§ Action item
Please copy, exactly as they appear below, the lines from the one containing "se definieron siete" through the one containing "institucionales como Gobiernos".

(Transcribed page contents)
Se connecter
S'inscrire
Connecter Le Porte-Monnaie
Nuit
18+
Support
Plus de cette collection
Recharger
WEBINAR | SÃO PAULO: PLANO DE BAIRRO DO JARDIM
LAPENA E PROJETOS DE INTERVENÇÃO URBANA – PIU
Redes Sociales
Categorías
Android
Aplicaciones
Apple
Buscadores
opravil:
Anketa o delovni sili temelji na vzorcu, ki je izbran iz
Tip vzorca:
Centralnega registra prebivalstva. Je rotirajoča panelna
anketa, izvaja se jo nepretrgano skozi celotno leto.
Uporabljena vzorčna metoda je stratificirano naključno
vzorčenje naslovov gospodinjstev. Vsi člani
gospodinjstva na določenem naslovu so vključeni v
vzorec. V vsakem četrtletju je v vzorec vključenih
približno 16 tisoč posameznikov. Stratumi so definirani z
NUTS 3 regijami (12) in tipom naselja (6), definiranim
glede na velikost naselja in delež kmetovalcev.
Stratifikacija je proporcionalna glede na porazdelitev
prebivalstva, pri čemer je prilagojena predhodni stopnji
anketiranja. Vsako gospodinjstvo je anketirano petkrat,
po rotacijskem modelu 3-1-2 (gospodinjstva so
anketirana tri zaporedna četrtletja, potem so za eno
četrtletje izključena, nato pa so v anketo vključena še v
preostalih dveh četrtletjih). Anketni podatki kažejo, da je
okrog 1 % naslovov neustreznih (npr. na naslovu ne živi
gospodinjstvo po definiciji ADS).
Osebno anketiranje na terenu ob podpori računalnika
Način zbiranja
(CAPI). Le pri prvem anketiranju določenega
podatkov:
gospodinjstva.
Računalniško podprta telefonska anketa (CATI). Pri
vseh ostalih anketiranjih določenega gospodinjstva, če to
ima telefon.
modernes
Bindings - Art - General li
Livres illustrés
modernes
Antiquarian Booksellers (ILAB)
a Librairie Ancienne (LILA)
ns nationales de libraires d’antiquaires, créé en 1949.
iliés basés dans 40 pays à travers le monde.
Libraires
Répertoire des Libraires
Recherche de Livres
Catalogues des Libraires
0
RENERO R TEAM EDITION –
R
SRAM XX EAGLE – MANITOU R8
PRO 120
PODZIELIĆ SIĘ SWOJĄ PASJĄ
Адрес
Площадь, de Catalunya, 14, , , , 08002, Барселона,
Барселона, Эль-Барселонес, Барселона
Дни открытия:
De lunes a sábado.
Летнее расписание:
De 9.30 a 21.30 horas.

==

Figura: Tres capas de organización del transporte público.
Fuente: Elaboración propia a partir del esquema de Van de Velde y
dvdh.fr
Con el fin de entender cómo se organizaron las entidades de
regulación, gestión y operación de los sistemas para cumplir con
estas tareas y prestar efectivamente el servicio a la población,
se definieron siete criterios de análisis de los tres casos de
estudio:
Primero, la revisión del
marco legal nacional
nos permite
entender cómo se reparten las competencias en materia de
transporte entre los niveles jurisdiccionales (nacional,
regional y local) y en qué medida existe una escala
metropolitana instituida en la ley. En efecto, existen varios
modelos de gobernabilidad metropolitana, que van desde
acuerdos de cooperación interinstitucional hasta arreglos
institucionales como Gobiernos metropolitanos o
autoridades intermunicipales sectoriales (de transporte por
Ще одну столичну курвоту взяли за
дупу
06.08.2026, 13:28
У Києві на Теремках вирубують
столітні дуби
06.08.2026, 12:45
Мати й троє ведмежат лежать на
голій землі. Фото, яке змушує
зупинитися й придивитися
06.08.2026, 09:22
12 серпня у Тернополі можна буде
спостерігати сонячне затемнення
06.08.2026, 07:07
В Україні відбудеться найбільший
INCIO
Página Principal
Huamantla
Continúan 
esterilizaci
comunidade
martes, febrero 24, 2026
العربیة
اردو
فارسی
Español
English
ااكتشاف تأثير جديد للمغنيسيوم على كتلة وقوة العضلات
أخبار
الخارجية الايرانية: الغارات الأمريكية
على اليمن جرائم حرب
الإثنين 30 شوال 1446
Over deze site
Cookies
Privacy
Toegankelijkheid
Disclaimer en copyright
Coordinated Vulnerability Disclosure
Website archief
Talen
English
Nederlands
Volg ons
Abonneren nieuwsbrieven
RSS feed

§ Answer below
se definieron siete criterios de análisis de los tres casos de
estudio:
Primero, la revisión del
marco legal nacional
nos permite
entender cómo se reparten las competencias en materia de
transporte entre los niveles jurisdiccionales (nacional,
regional y local) y en qué medida existe una escala
metropolitana instituida en la ley. En efecto, existen varios
modelos de gobernabilidad metropolitana, que van desde
acuerdos de cooperación interinstitucional hasta arreglos
institucionales como Gobiernos metropolitanos o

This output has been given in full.